Personal information
- Full name: Udaykumar Chaganlal Joshi
- Born: 23 December 1944 (age 81) Rajkot, British Raj
- Batting: Right-handed
- Bowling: Right-arm off break

Domestic team information
- 1970–1974: Sussex
- 1968/69–1979/80: Gujarat
- 1967/68: Railways (India)
- 1965/66–1982/83: Saurashtra

Career statistics
| Competition | First-class | List A |
| Matches | 186 | 18 |
| Runs scored | 2,287 | 57 |
| Batting average | 10.04 | 11.40 |
| 100s/50s | 1/7 | –/– |
| Top score | 100* | 19* |
| Balls bowled | 38,978 | 681 |
| Wickets | 557 | 15 |
| Bowling average | 29.08 | 25.20 |
| 5 wickets in innings | 34 | – |
| 10 wickets in match | 3 | – |
| Best bowling | 6/33 | 4/22 |
| Catches/stumpings | 78/– | 2/– |
- Source: Cricinfo, 20 December 2013

= Uday Joshi =

Indian cricketer (born 1944)

Udaykumar Chaganlal Joshi (born 23 December 1944, in Rajkot) is an Indian former cricketer active from 1965 to 1983 who played for Sussex.

He appeared in 186 first-class matches as a right-handed batsman who bowled off breaks.
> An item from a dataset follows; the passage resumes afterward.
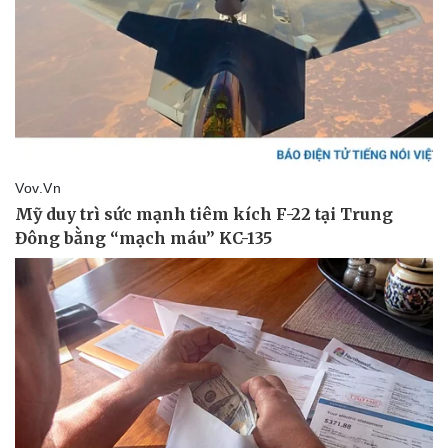
Pháp luật
Quân sự - Quốc phòng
He scored 2,287 runs with a highest score of 100 not out and took 557 wickets with a best performance of six for 33.
He also played for South Shields CC in 1977 and probably minor county cricket for Durham CCC.

In 2012, Joshi was convicted of having sexually molested a 13-year-old boy in Northern Ireland in 1979 and was jailed for six years. He was also barred from working with children in the future. At the time of his conviction, Joshi was a 67-year-old married father of two.